The futility of engaging Pakistan
Another high-profile summit set the stage for a meeting between the leaders of India and Pakistan. Indian Prime Minister Manmohan Singh and Pakistan President Zasif Ali Zardari posed for shutterbugs on the sidelines of the Non-Aligned Movement (NAM) Summit at Tehran in Iran, giving unnecessary impetus to what has come close to almost pointless and nonsensical hypocrisy.
The timing of the duo’s meeting is quite significant. On Wednesday, the Indian Supreme Court had upheld the death sentence of Mohammad Ajmal Amir Kasab, the lone surviving Pakistani terrorist held in the 2008 Mumbai attacks. Although Mumbaikars and the rest of the nation celebrated the verdict, yet a number of questions have arisen since then. Is hanging of Kasab the only justice for the 166 people killed in horrific attacks? Will sending him to gallows end one of the goriest chapters in the ties between India and Pakistan?
Time and again, India, thanks to its flexuous approach, has been giving chances to Pakistan to dramatise its alleged seriousness in combating terror. On the one hand, Islamabad vows to bring to New Delhi a message of `peace and prosperity`, on the other hand its Inter-Services Intelligence (ISI) continues to devise new ways to send jihadis across the border.

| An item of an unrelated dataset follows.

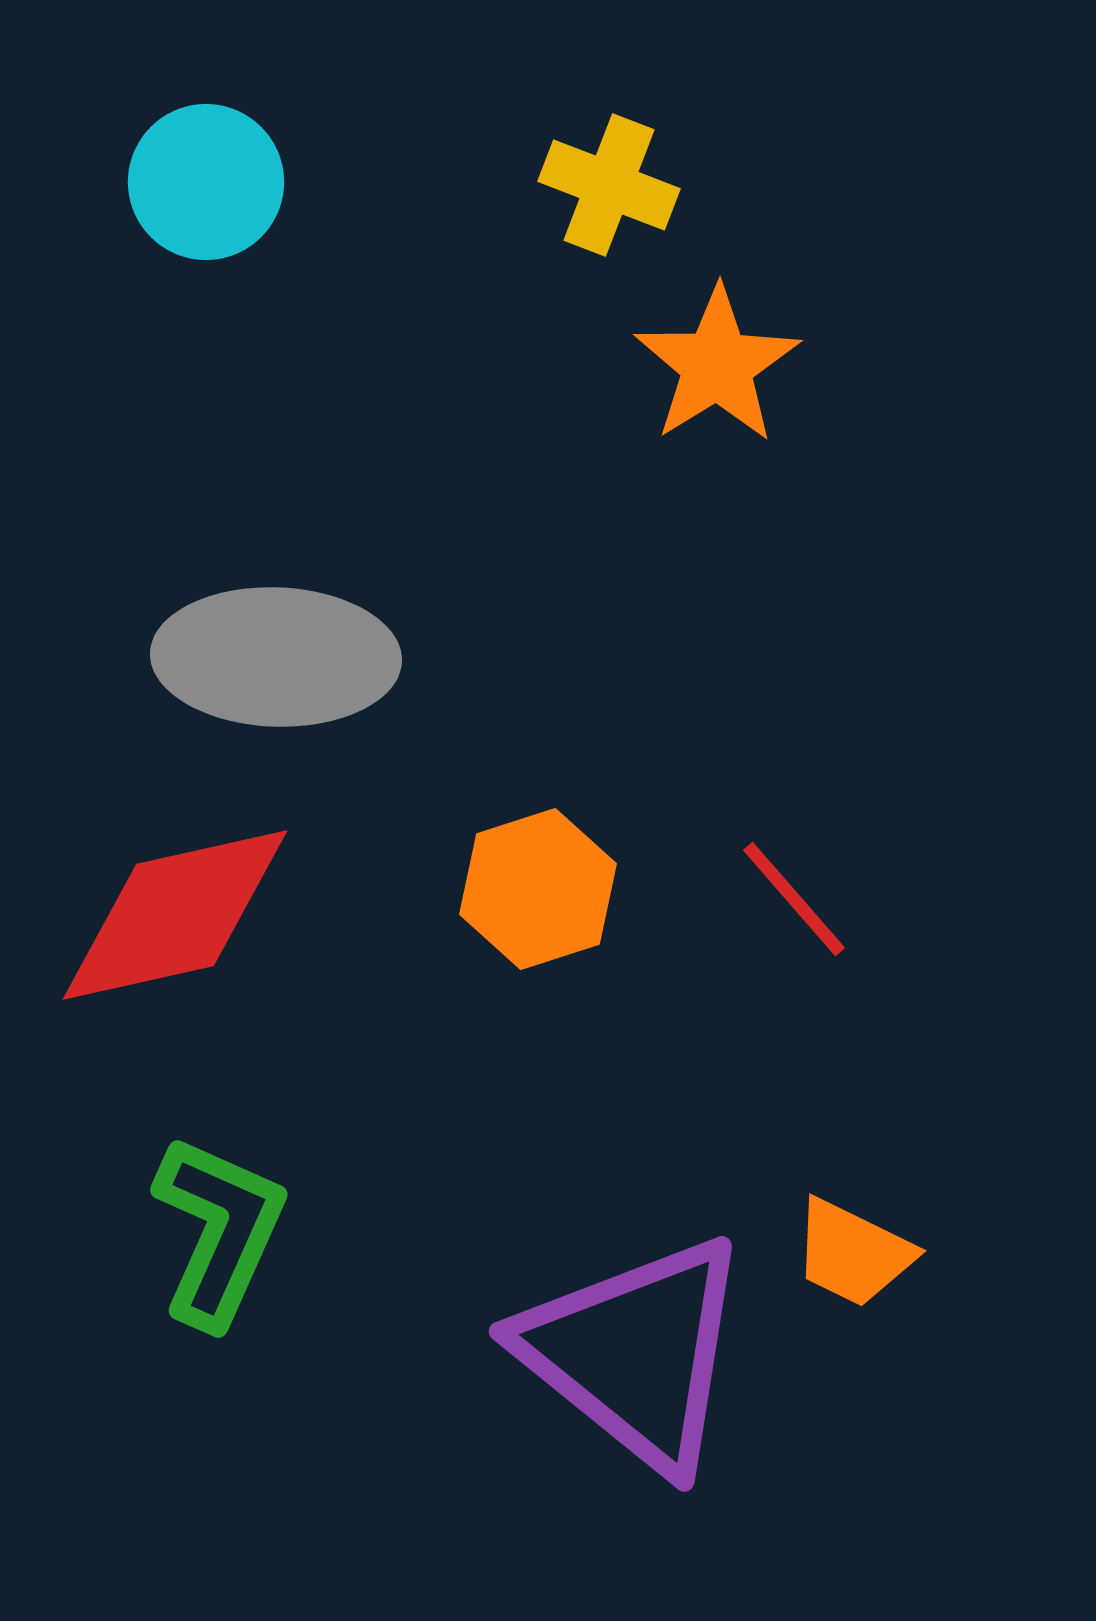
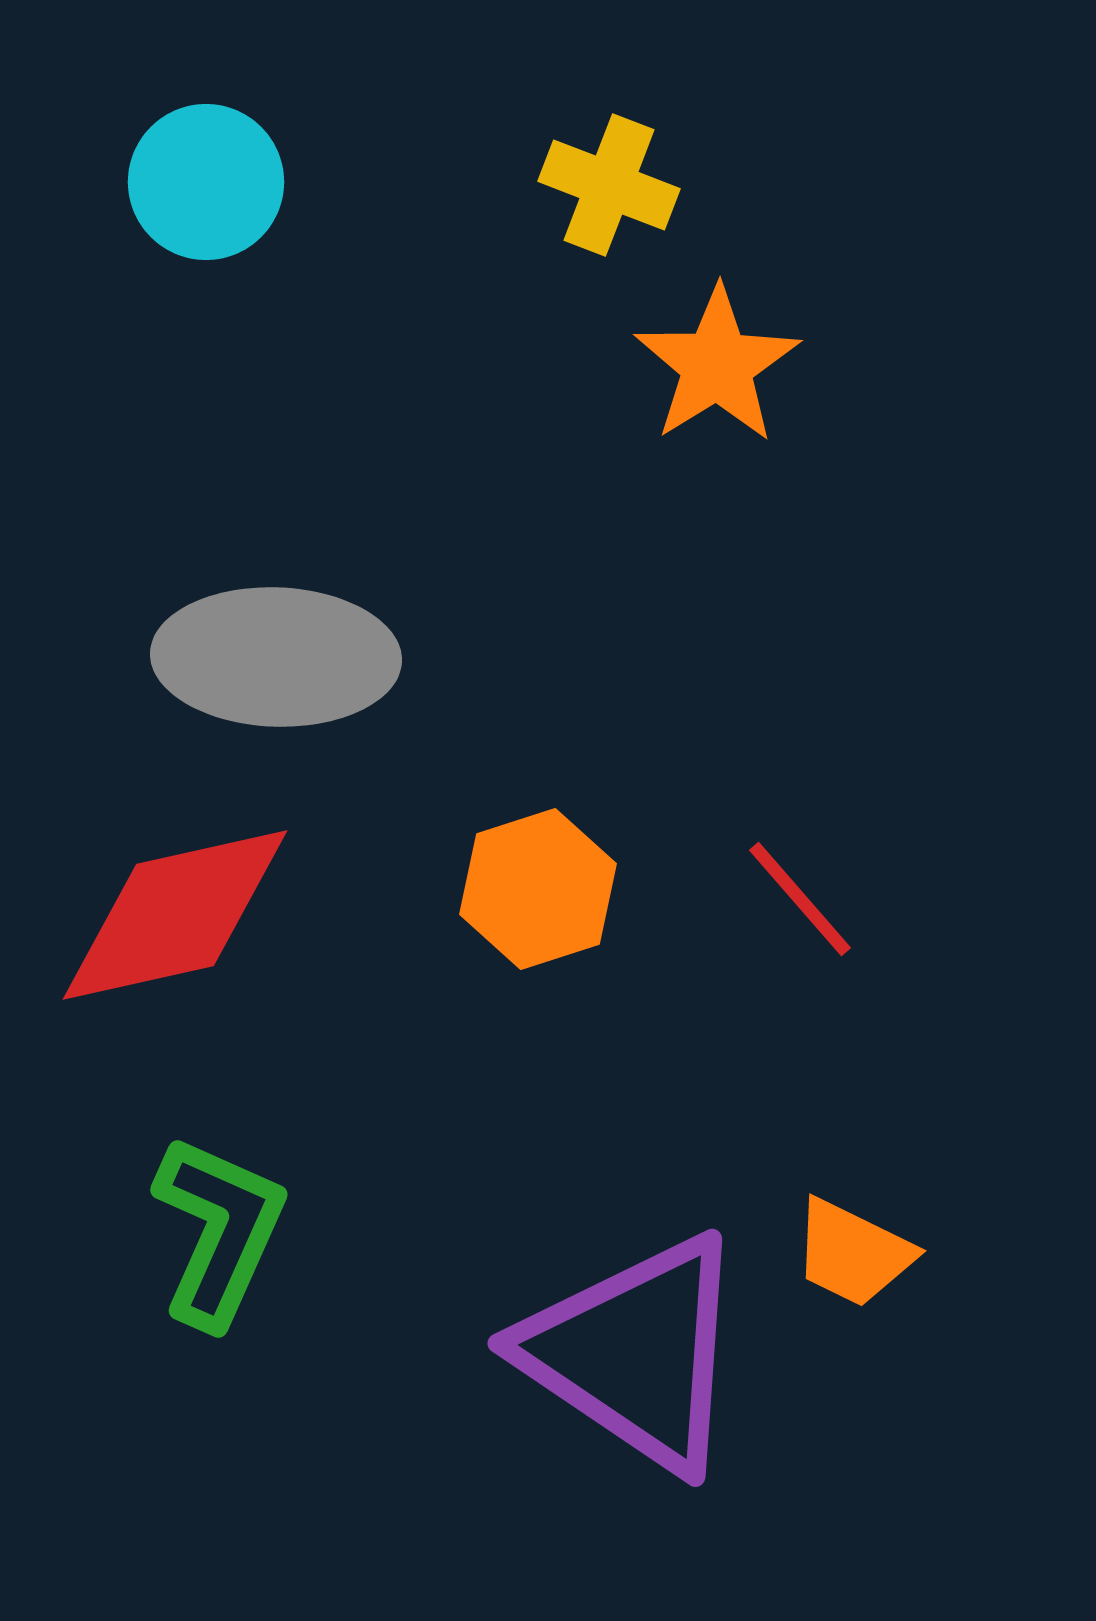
red line: moved 6 px right
purple triangle: rotated 5 degrees counterclockwise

And what does India do? After the deadly Mumbai attacks in 2008, India did talk tough. And why not, the attacks had not just shocked the whole nation, but stunned the world too. At that time, the then Indian government hinted at keeping all options open if Pakistan did not take immediate action against the perpetrators of the frightening attacks. India further halted political dialogue and trade links with Pakistan, giving signals that it wanted results. The tensions between the nuclear-armed South Asian neighbours sparked even war rumours and alarmed the US too, which played an important role in pacifying the two sides. Pakistan was then sternly told to start acting against terror elements breeding on its land.
But as the time passed by, India softened its stance and meetings between the officials began. The PM met the Pakistani President in Russia and Egypt on the sidelines of summits. Manmohan Singh even hosted Asif Ali Zardari for lunch in New Delhi not long ago with the same message that Islamabad must take action against terror. But what did these talks achieve? Nothing really.
Even during the recent meeting in Tehran, Dr Singh pushed Pakistan to act against India-directed terrorism. The PM told Zardari that speedy conclusion of the 26/11 trial in Pakistan would be a "major" confidence building measure in bilateral relations. Zardari again assured that the Islamic nation was committed to bringing to justice those involved in the horrific attack. I wonder how long Indian officials can buy this duplicitous statement of their Pakistani counterparts. The 26/11 trial in Pakistan has been hit by countless delays and the judge has been changed five times. A number of dossiers have been exchanged, detailing the involvement of Pakistani citizens in the conspiracy, but Islamabad continues to nag about lack of evidence.
India has been assertive on the "state support" to the terrorists behind the 26/11 attacks. Lashkar-e-Toiba handler Abu Jundal and David Headley have also acknowledged ISI's involvement in the 26/11 massacre.
How serious Pakistan is in bringing 26/11 perpetrators to justice can be gauged by the fact that the grisly attacks’ mastermind, Jamaat-ud-Dawa (JuD) chief Hafiz Mohammad Saeed, openly campaigns against India on Pakistani land. India has taken note of it and urged Pakistan to help checkmate terrorist groups for normalising relations. But to no avail; Pakistan, as usual, asked for evidence proving Saeed’s involvement and gave to India what it is best at giving - assurances.
Till when India would tolerate Pakistan’s irksome and fake overtures? Pakistan’s sole agendum is to export terror – either by jihad or by cyber-jihad. Didn’t Manmohan Singh find it important to talk to Asif Ali Zardari about the involvement of Pakistan-based groups in spreading hate propaganda in India by circulating morphed images of alleged atrocities on Muslims in Assam and Myanmar?
The US is also frustrated with Pakistan’s denials and concocted assurances as far as anti-terror operations are concerned. The future of coup-prone Pakistan, which is preparing to go to ballots, is further keeping India and the US on their toes.
History has proven that Pakistan’s Army and radical jihadi groups are not interested in peace with India. Today, nobody trusts the nuclear-armed Islamic country’s ad-lib claims that it has no association with terrorism around the world. Yet, Indian officials stick to their futile perdurance theory of engaging with Pakistan and pushing it to nail terrorists. Isn’t it time that New Delhi accepts the fact that even after 65 years of co-existence, the exercise of diplomatic talks is futile when it comes to Islamabad. But is there any other option?